Exercise goal:
Restate the listing below word for word, pictures excluded.

Given information:
::::::
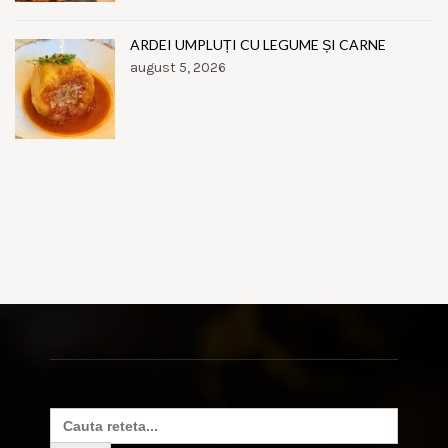
ARDEI UMPLUȚI CU LEGUME ȘI CARNE
august 5, 2026
Search
for:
::::::
Your response:
ARDEI UMPLUȚI CU LEGUME ȘI CARNE
august 5, 2026
Search
for:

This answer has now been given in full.